If the US takes extensive measures to harm Venezuela's oil industry, the country will no doubt default much sooner.

What do you monkeys think of this situation? What lies ahead for Venezuela? Will Venezuela's default have any major impact on the US, China, Russia, etc.? Should Trump hit them with stronger sanctions?

 
Best Response

Interesting topic from financial angle (pure tragedy from human perspective). With current oil prices Venny can probably make it through the year ceteris paribus. Key payment is $3-4 bn owed in Oct/Nov from sovereign and state oil company PDVSA (most analysts include this debt as 100% owned by government and PDVSA oil exports are basically only source of $ for the country). In fact, most of the upcoming debt due is PDVSA. Ultimately though default is coming unless oil goes much higher as the proceeds of oil exports are not nearly enough to cover imports and debt service (breakeven oil price is higher). The situation is more dire as due to Chavismo domestic industry has been decimated so there is no competitive non oil export sector and nothing get made locally (hence need for imports). Government has already compressed imports to kept money to service debt as 1. lots of regime insiders hold the debt (30% yields hey!) and they fear their oil exports/foreign assets could be seized if they default (Citgo etc) among other reasons. This is why Venny has been scraping pennies from under the couch so to speak (trying to securitize gold, selling bonds at huge discounts, offering people they have lent money to huge discounts in return for cash).
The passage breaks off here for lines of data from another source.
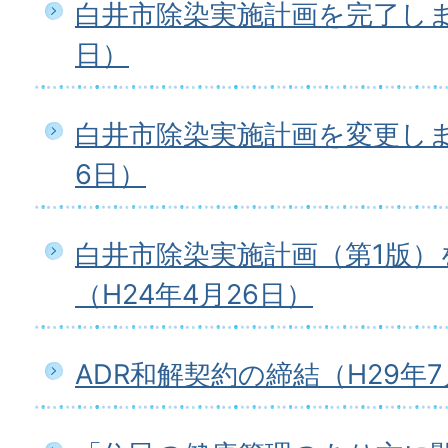
白井市除染実施計画を完了しま
日）
白井市除染実施計画を変更しま
6日）
白井市除染実施計画（第1版）
（H24年4月26日）
ADR和解契約の締結（H29年7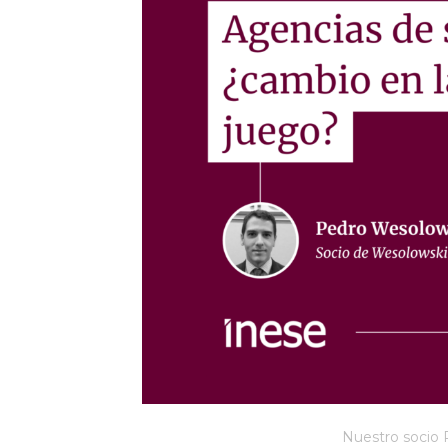
Nuestro socio P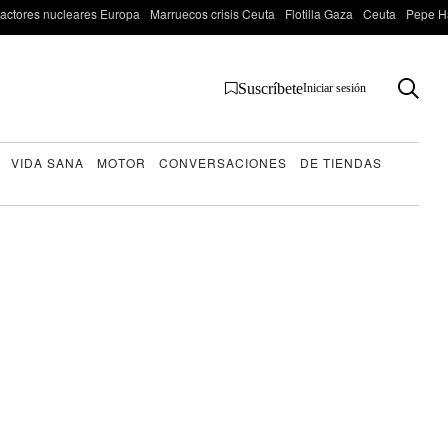
actores nucleares Europa
Marruecos crisis Ceuta
Flotilla Gaza
Ceuta
Pepe H
Suscríbete
Iniciar sesión
VIDA SANA
MOTOR
CONVERSACIONES
DE TIENDAS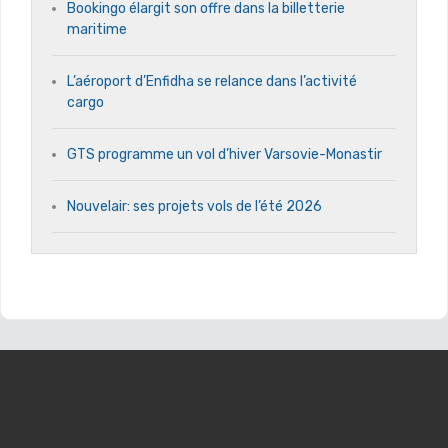
Bookingo élargit son offre dans la billetterie
maritime
L’aéroport d’Enfidha se relance dans l’activité
cargo
GTS programme un vol d’hiver Varsovie-Monastir
Nouvelair: ses projets vols de l’été 2026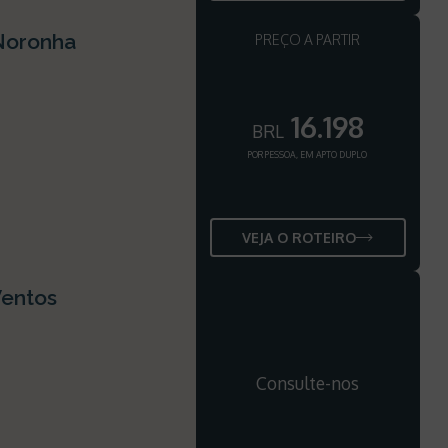
Noronha
PREÇO A PARTIR
16.198
BRL
POR PESSOA, EM APTO DUPLO
VEJA O ROTEIRO
Ventos
Consulte-nos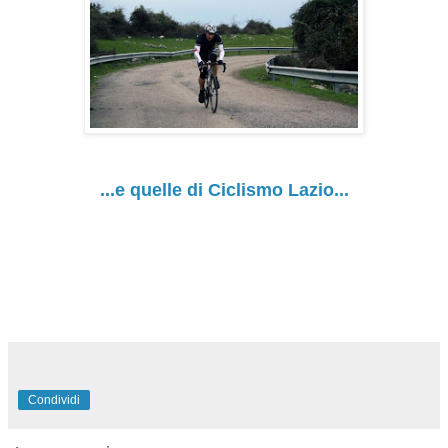
...e quelle di Ciclismo Lazio...
Condividi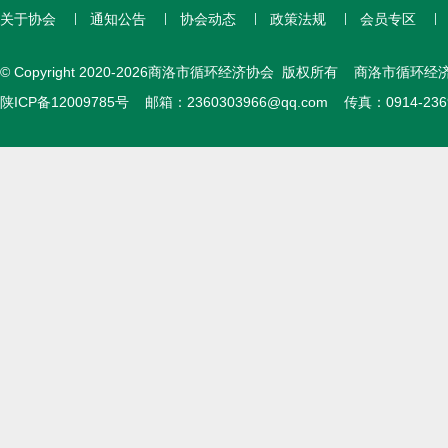
关于协会
通知公告
协会动态
政策法规
会员专区
© Copyright 2020-2026商洛市循环经济协会 版权所有 商洛市循环经
陕ICP备12009785号
邮箱：
2360303966@qq.com
传真：0914-23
However, all else is not equal. Venny is essentially a military dictatorship (has like many times the US miliatary's # of generals) who are controlling key sectors of the economy, which they get in return for supporting the "shell" president Maduro. The current government can't win fair elections (hence all their attempts to re-write the constitution) and the population is fed up and turning towards violence. Ultimately, it all comes down to (in my opinion) the military abandoning the regime and negotiating an exit with the opposition. TBD on how quick or bloody this process is (military isn't really on board for the extreme violence necessary to control population- it is the national guard/police/regime militias doing the dirty work). Recent sanctions really don't mean much- key to watch are sanctions on the oil sector, whether financial (TKO), banning imports of Ven oil (10% US supply i think) or exports of US light crude which is necessary to dilute Venny's extra heavy crude. US is in a tough spot as any of these actions means either increase in gas prices (primarily southeast US) or a lot of lost Houston jobs as Venny is ~10% of global revenues for oil service companies.

I don't think this is a catalyst for the next global crisis as it has been well telegraphed, mostly owned by EM funds who are neutral/short (locals are long haha) and with some small distressed participation. Don't see much regional spillover other than refugees for Colombia if it gets ugly.